In a previous article I outlined my thoughts on the usefulness of early stage financial modelling (“Early Stage “What-if” Economic Analysis – How Useful Is It?”). My observation was that it is useful to take a few days to build a simple cashflow model yourself to help you understand your project.
By “simple” I mean simple.
This blog describes one of the techniques that I use to take a quick look at any project; whether it is for a client wishing to understand his project at a high level; or whether it is a project that I have read about. There is no study nor production schedule available yet.
It takes about 10 minutes to plug the numbers into my template to get quick results. The image below is an example of the simple model that I use, which anyone can build for themselves in no time.
I term this a one dimensional (“1D”) model since it doesn’t require the typical X-Y matrix with years across the top and production data down the page. The 1D model simply relies on life of mine (“LOM”) totals to estimate the total revenue, total operating cost, and total profit. This determines how much capital expenditure the project can tolerate. I do this analysis on a pre-tax basis to keep things simple.

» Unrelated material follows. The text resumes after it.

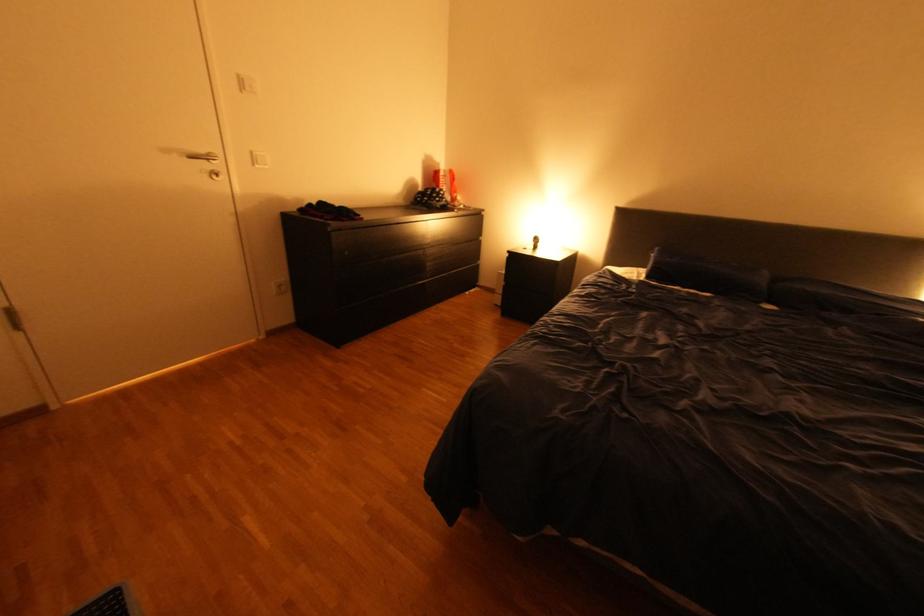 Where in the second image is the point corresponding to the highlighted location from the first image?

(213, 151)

Using estimated metal prices and recoveries, the first step is to calculate the incremental revenue generated by each tonne of ore (see a previous article “11. Rock Value Calculator – What’s My Rock Worth?”). Next that revenue per tonne is multiplied by the total ore tonnage to arrive at the total revenue over the life of mine.
The second step is to determine the life of mine operating cost, and again this simple calculation is based on estimated unit operating costs multiplied by the total tonnages being handled.

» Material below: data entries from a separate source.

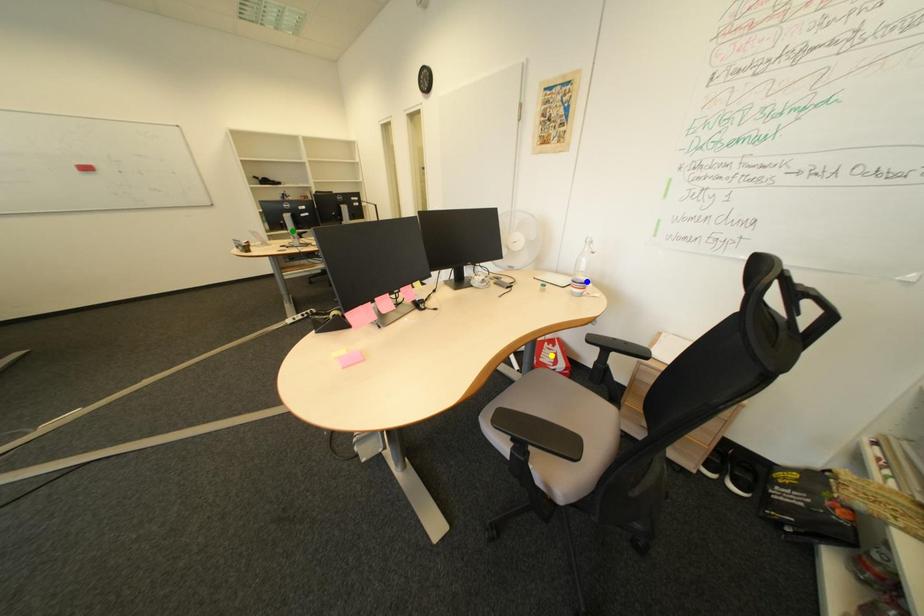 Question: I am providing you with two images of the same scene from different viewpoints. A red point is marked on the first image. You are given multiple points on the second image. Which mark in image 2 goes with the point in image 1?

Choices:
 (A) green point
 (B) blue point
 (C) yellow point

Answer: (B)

The third step is to calculate the life of mine profit based on total revenue minus total operating cost.
The potential net cashflow would be calculated by deducting an assumed capital cost from the life-of-mine profit. The average annual cashflow is estimated based on the net cashflow divided by the mine life. An approximate NPV can be calculated by determining the Present Value of a series of annual payments at a certain discount rate.